With that sentiment in mind, the opening sequences of Les Indésirables land differently. The orders to move strollers out of the way, the raised hands holding phones with the flashlight turned on, and the soft voices of the women reminding the casket bearers to be “gentle” hint at political abandonment. Later, when the mayor of the town dies unexpectedly, the tragedy marks the beginning of an even darker chapter in the lives of these public-housing residents.

A cabal of officials choose Pierre (Alexis Manenti), an affluent pediatrician, as the new interim mayor. His appointment is negotiated through back-alley meetings and confirmed by a dramatic vote in a gilded hall. Pierre’s relationship with the people of this French suburb is, at best, tenuous; he sees its mostly Black immigrants as an obstacle to his political ambition.

Haby (Anta Diaw), a young woman who works as an archivist at city hall, is Pierre’s opposite. She lives in Batiment 5 and serves as the president of the public housing association. On the days she’s not digitizing city planning documents, Haby helps her neighbors navigate complicated government applications. She files requests for unit upgrades and helps new migrants find homes.

Ly presents Pierre and Haby’s stories as two threads that intersect in increasingly explosive ways. The director builds tension with striking dexterity. Each scene with the stubborn mayor and the determined young woman is barbed and acidic, pregnant with the conflict inherent in their opposing goals and notions of integrity.

When Haby notices the plans to replace the public housing in her neighborhood have changed dramatically, she confronts Pierre, asking why residents weren’t informed of the change. She also notes that the new plans won’t accommodate larger families. Uncomfortable with the direct challenge, Pierre dismisses Haby and advises her to talk to his deputy, Roger (Steve Tientcheu). The pair meet again when the young woman, infuriated by the municipal’s neglect, runs against Pierre in the next mayoral election.

Diaw captivates as Haby, a character whose strength grows quietly over the course of the film. Her performance is all in the eyes and Ly, working with cinematographer Julien Poupard, engages in a more intimate observational style here. The camera is trained on Diaw’s face, allowing audiences to witness the intensity of her determination as the mayor levies harsh and increasingly retaliatory punishments against his poorest constituents.

Manenti, who played a belligerent police officer in Les Misérables, excels in a turn that requires more subtlety. His character still craves power and domination, but as a politician he must use different tactics. Pierre’s intentions are clearest in Manenti’s facial expressions, which shift nervously whenever the interim mayor is confronted with evidence of his brutish politics.

Although it’s an assured follow-up, Les Indésirables is not without its weak points.
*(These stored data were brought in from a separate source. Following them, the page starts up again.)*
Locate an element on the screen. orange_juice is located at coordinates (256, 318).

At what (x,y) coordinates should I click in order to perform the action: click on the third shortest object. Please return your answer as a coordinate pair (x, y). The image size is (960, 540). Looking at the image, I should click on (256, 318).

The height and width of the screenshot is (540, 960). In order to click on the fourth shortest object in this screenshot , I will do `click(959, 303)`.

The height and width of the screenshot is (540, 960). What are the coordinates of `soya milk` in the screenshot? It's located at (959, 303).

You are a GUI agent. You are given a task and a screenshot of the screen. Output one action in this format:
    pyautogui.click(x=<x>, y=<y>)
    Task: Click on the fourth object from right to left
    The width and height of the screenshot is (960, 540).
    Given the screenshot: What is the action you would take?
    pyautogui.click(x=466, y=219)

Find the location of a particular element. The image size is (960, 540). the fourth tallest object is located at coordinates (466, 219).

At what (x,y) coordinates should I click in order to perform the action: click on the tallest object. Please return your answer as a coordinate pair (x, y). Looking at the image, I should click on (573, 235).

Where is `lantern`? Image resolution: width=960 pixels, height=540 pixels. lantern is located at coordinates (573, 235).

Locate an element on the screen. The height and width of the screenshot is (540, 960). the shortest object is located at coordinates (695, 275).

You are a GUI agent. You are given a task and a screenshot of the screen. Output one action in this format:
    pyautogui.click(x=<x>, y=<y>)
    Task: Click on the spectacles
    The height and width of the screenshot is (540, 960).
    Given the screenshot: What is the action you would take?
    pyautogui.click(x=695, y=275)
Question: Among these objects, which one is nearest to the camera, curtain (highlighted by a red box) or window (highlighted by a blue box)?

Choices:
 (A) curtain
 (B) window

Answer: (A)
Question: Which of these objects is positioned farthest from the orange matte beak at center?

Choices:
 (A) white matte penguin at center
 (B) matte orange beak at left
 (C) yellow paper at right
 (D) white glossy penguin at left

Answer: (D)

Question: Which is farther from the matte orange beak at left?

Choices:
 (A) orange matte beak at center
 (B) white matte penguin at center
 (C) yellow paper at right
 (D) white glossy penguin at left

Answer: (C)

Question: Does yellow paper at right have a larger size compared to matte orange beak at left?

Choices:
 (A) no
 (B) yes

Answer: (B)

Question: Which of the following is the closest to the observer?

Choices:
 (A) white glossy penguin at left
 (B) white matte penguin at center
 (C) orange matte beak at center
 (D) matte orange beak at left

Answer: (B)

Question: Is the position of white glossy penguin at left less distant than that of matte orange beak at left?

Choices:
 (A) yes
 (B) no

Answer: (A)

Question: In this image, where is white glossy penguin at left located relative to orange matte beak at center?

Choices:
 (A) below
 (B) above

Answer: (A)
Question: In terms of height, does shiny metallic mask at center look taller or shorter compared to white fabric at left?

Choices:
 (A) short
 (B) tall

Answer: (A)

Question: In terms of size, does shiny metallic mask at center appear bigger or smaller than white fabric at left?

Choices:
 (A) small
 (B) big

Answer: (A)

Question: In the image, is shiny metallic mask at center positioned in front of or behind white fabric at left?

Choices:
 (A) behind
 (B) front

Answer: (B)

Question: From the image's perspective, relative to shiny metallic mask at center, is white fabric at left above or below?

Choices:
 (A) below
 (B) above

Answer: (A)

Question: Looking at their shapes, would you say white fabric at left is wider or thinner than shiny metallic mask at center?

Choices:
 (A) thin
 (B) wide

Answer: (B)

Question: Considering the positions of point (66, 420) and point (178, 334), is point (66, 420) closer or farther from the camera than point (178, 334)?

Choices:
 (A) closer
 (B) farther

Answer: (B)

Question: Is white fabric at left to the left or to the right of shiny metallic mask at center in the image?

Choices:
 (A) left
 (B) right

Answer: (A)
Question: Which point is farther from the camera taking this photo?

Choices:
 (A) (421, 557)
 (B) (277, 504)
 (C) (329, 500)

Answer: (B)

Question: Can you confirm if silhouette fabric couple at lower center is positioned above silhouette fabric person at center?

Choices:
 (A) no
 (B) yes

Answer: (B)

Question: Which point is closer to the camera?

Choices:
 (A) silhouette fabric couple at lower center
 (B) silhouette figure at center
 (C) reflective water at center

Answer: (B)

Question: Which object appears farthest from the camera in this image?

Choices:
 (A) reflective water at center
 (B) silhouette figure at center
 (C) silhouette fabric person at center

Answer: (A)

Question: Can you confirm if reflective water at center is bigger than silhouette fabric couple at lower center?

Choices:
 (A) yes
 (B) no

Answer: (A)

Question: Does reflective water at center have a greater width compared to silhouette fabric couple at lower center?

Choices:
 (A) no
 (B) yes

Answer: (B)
The contrivances start early and steadily weigh down the narrative just as the story, written by Ly and Giordano Gederlini, settles into its action. When the mayor dies at the beginning of the film, for example, his heart attack coincides with a planned demolition of one of the housing project buildings. The moment is calculated for maximum dramatic effect, but for this critic it drew a raised brow.
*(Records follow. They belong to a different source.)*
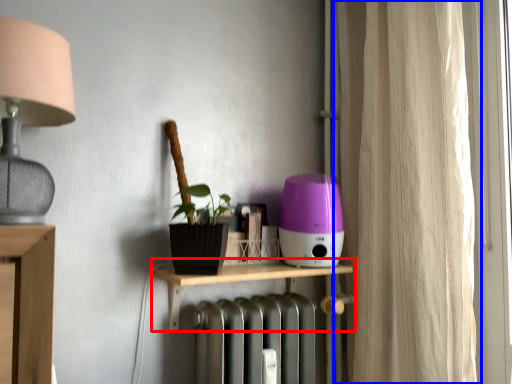 Question: Which point is closer to the camera, shelf (highlighted by a red box) or curtain (highlighted by a blue box)?

Choices:
 (A) shelf
 (B) curtain

Answer: (B) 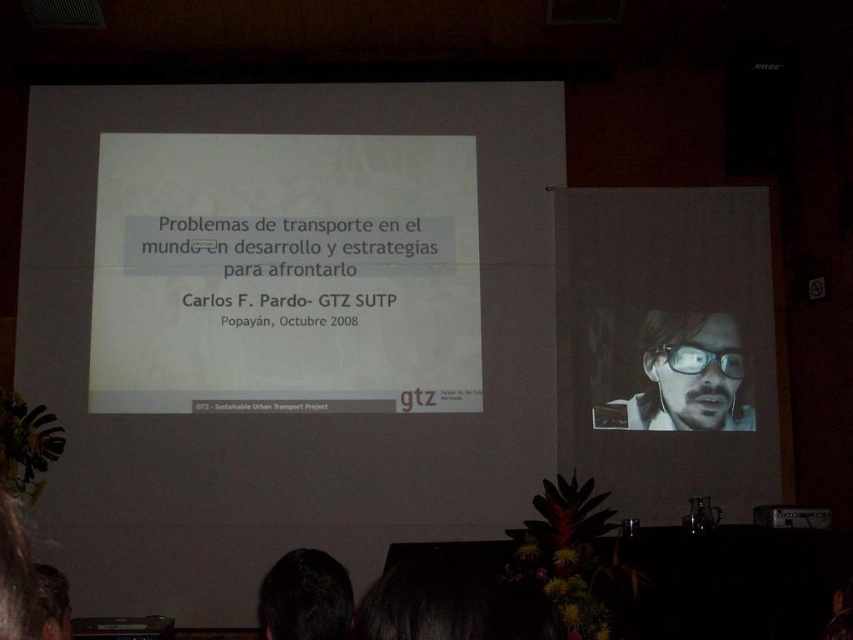 Question: Can you confirm if matte white screen at right is bigger than matte black glasses at upper right?

Choices:
 (A) no
 (B) yes

Answer: (B)

Question: Which object is positioned farthest from the matte black glasses at upper right?

Choices:
 (A) dark brown hair at lower center
 (B) matte white screen at right

Answer: (A)

Question: Is matte white screen at right bigger than dark brown hair at lower center?

Choices:
 (A) no
 (B) yes

Answer: (B)

Question: Which of the following is the closest to the observer?

Choices:
 (A) (265, 589)
 (B) (695, 289)

Answer: (A)

Question: Which object is farther from the camera taking this photo?

Choices:
 (A) dark brown hair at lower center
 (B) matte white screen at right

Answer: (B)

Question: Does matte black glasses at upper right appear on the right side of dark brown hair at lower center?

Choices:
 (A) yes
 (B) no

Answer: (A)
Ly has assembled a strong ensemble cast, which includes a compelling Aristote Luyindula as Haby’s closest friend, but the screenplay shortchanges them. Secondary figures here too often come off as afterthoughts. This is especially disappointing because as much as it’s a film about the antagonistic relationship between a town and its government, Les Indésirables also confronts the reality that political ideals and ethics can differ even among people with similar livelihoods and common goals.

Still, Ly and Gederlini weave in keen analysis about political manipulation, structural violence and community organizing — a perceptiveness that makes Les Indésirables resonate despite its flaws.